St Francis Q&A

Tuesday, July 10, 2007

"Lord, have mercy on me, a sinner"

‘Sinner’ wrote, “Please don't laugh at this question. How do you get over the fact that you are a sinner? I haven't thought of myself as one until recently and its a yucky feeling.” None of us will fully “get over” the fact that we are sinners in this life. Yes, it’s a yucky feeling, but there is also something beautiful at work whenever we realize that we are sinners. Christ points this out in different ways in the Gospels, most especially when he lauds the man who says, “Lord, have mercy on me, a sinner” (Lk 18:13).

How can it be good or beautiful to point out a bad reality? Because it is the truth. The reality, now matter how ugly it is – and sin can be very ugly – is that we are sinners. Many people try to deny and run away from this reality. We justify our sinful behavior and attitudes regularly; “I hate him because he has been a jerk to me”. We easily make excuses for our vices; “I got drunk the other night because of all the stress at work”. As the Catechism points out (# 387), we like to use other words as substitutes for our sins: “mistakes”, “flaws”, “weaknesses”.

While it is indeed hard to acknowledge that we have sinned and that we are sinners, it is also very liberating. Again, it is the truth; anytime we can see the truth and acknowledge it, it is a step toward freedom. “The truth will set you free” (Jn 8:32). It wasn’t until I realized and admitted the truth is that I am a great sinner that I entered into true freedom. It wasn’t until I saw how selfish I can be that I began to live for others. It wasn’t until I admitted my pride and stubbornness that I began to grow in humility. It wasn’t until I acknowledged my slavery to sin that I could live in freedom. As a great sinner, I am far from perfection, but am on the path to perfection.

We live in a world that doesn’t commonly use words like ‘sin’, ‘evil’, or ‘vice’. Our world doesn’t want to acknowledge that we are sinners, probably because it’s a world that doesn’t want to have that ‘yucky feeling’. So, instead of owning up to the truth, the world distorts the truth so that we will ‘feel better’ about who we are and what we’ve done. The problem is that by avoiding the ‘yucky feeling’, we can get into other (and more serious) sins. How many teens are aborting their babies at this very moment because they committed the sin of fornication? Instead of owning up to their sin, they cover it up by committing an ever greater sin. “Two wrongs don’t make a right”.

How many marital and familial problems are results of spouses or family members not admitting that they have sinned? How many divorces have occurred because of the pride of spouses? How many families have been divided because of unforgiveness, anger, or grudges? If humility made its residence in each of our homes, we would live in a different world, a world that would much more closely resemble Heaven. Heaven is home to the humble, not the proud: “For everyone who exalts himself will be humbled, and the one who humbles himself will be exalted” (Lk 18:13).

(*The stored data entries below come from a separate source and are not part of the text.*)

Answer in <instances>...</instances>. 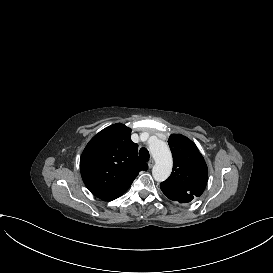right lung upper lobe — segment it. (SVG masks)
<instances>
[{
  "instance_id": "1",
  "label": "right lung upper lobe",
  "mask_w": 273,
  "mask_h": 273,
  "mask_svg": "<svg viewBox=\"0 0 273 273\" xmlns=\"http://www.w3.org/2000/svg\"><path fill=\"white\" fill-rule=\"evenodd\" d=\"M131 129L113 124L95 135L80 158L82 179L96 197L111 201L131 186L147 163L138 158V145L131 140Z\"/></svg>"
}]
</instances>
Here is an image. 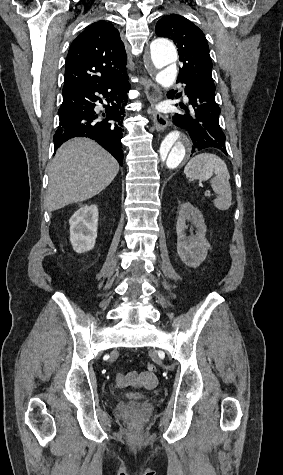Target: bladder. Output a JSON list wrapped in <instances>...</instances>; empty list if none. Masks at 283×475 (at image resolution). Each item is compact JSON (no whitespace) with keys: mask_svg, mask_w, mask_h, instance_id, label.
Returning a JSON list of instances; mask_svg holds the SVG:
<instances>
[{"mask_svg":"<svg viewBox=\"0 0 283 475\" xmlns=\"http://www.w3.org/2000/svg\"><path fill=\"white\" fill-rule=\"evenodd\" d=\"M123 398L126 400V402L130 405H140L145 401L144 396L137 397L136 395H133L131 393H126L123 395Z\"/></svg>","mask_w":283,"mask_h":475,"instance_id":"31cf9c89","label":"bladder"}]
</instances>
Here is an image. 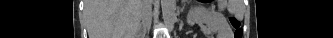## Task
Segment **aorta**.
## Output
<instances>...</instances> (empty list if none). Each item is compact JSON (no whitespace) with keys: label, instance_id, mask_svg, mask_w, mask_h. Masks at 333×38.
<instances>
[{"label":"aorta","instance_id":"aorta-1","mask_svg":"<svg viewBox=\"0 0 333 38\" xmlns=\"http://www.w3.org/2000/svg\"><path fill=\"white\" fill-rule=\"evenodd\" d=\"M162 15L166 27L172 31L177 20L175 13L176 0H161Z\"/></svg>","mask_w":333,"mask_h":38}]
</instances>
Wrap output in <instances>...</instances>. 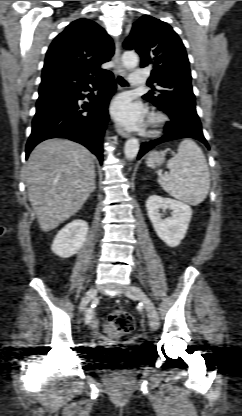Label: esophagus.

It is hard and yucky to admit time and again that we have sinned and that we are sinners. But, it is extremely freeing. Admitting to myself, God, and others that I am a sinner frees me from all of the justifications and excuses which my pride has chained me with for so long. If this makes me an easy target for people to attack me, so be it. When I have sinned, they are right to attack me, and may God have mercy on me. When I haven’t sinned, they are wrong to attack me, and may God have mercy on them. Christ is the most humble of all because he never sinned and was ferociously attacked. “He who knew no sin was made sin for us” (see 2 Cor 2:21).